Do the Exhibits Really Matter?
Updated: May 17
Lawyers often draft contracts with attached exhibits to simplify the contract language by moving details out of the body of the contract and into the exhibits. For example, an asset purchase agreement might have separate exhibits to include a list of assets being purchased, a list of excluded assets being retained by the seller, and a list of contracts being transferred to the buyer. The exhibits are an integral part of the contract.
If the exhibits are so important, why do many contracting parties sign contracts with blank exhibits? Perhaps no one thinks the exhibits are important. Perhaps the parties are so focused on negotiating the contract that they run out of time to pull together the exhibits before signing. Perhaps the parties think it's too difficult to pull together the exhibits, so they just skip it.

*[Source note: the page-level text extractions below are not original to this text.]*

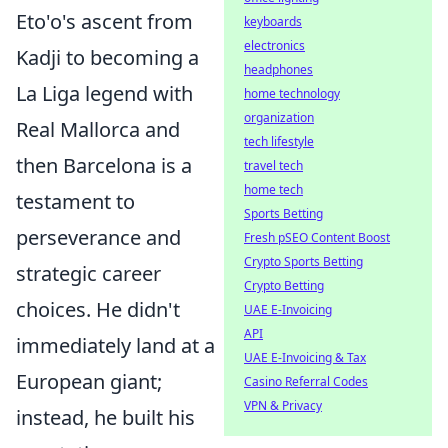
Eto'o's ascent from
keyboards
electronics
Kadji to becoming a
headphones
La Liga legend with
home technology
organization
Real Mallorca and
tech lifestyle
then Barcelona is a
travel tech
home tech
testament to
Sports Betting
perseverance and
Fresh pSEO Content Boost
Crypto Sports Betting
strategic career
Crypto Betting
choices. He didn't
UAE E-Invoicing
API
immediately land at a
UAE E-Invoicing & Tax
European giant;
Casino Referral Codes
VPN & Privacy
instead, he built his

Perhaps the parties think that everyone knows what is meant to be included in the exhibits. Or, perhaps the parties think they will get the exhibits together after the contract has been signed (unlikely). Whatever the reason, failing to complete the exhibits before signing is extremely risky because significant details of the agreement are being left out.
If you are negotiating a contract that will include attached exhibits (or schedules), then treat the exhibits with the same importance you are treating the rest of the contract and make sure the exhibits are completed and attached before you sign. Otherwise, you risk entering into an agreement that doesn't contain all the details you need.